On May 10, 2002, we approved rule changes filed by the NYSE and NASD governing analyst conflicts of interest. On December 31, 2002, we noticed for comment a second set of proposed rules filed by the NYSE and NASD to further address research analyst conflicts of interest. These self-regulatory organization rules are part of an ongoing process on our part and that of the NYSE and NASD to address conflicts of interest affecting the integrity and objectivity of research by securities firms. Regulation AC is intended to complement other rules governing conflicts of interest disclosure by research analysts, including NYSE Rule 472, NASD Rule 2711, and the anti-fraud provisions of the federal securities law.
On July 30, 2002, President Bush signed into law the Sarbanes-Oxley Act of 2002 (“SOA”). Section 501 of the SOA requires that rules governing analyst conflicts be adopted within a year of enactment, including rules: limiting the supervision and compensatory evaluation of securities analysts; defining periods in which brokers or dealers engaged in a public offering of a security as underwriter or dealer may not publish research on such security; and requiring securities analysts and brokers or dealers to disclose specified conflicts of interest. The Commission voted to propose Regulation AC on July 24, 2002, before the passage of the SOA. 7 In the Proposing Release, the Commission noted that it would abide by the directives of the SOA as it continues to address analyst conflicts of interest issues, including with respect to the possible adoption of Regulation AC.”

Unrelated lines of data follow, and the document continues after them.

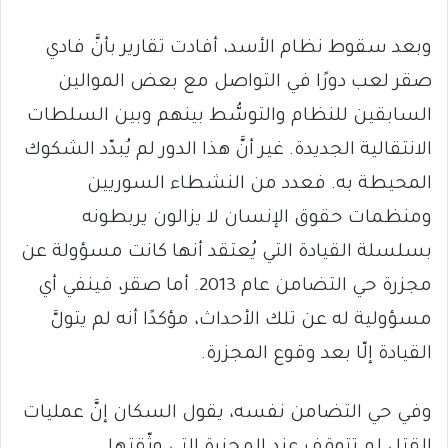
وبعد سقوط نظام الأسد، أفادت تقارير بأنَّ فادي
صقر لعب دورًا في التواصل مع بعض الموالين
السابقين للنظام والتوسُّط بينهم وبين السلطات
الانتقالية الجديدة. غير أنَّ هذا الدور لم يُبدّد الشكوك
المحيطة به. فعدد من النشطاء السوريين
ومنظمات حقوق الإنسان لا يزالون يربطونه
بسلسلة القيادة التي يُعتقد أنها كانت مسؤولة عن
مجزرة حي التضامن عام 2013. أما صقر، فينفي أي
مسؤولية له عن تلك الأحداث، مؤكدًا أنه لم يتولَّ
القيادة إلّا بعد وقوع المجزرة.
وفي حي التضامن نفسه، يقول السكان إنَّ عمليات
القتل لم تتوقف عند المجزرة التي وثّقتها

The violations indicate that there are still serious problems with the sell-side analyst research model as far as living within the rules of Reg AC. Additionally, the fact that Morgan Stanley brought the violations to the attention of the SEC, indicates that the SEC continues to have difficulty imposing the rules on its books. And finally, the fact that there were 6,836 deficient disclosures means one breach of Reg AC only costs about $117. Economically, it seems to be a lot cheaper to pay the fine than to fix the problem.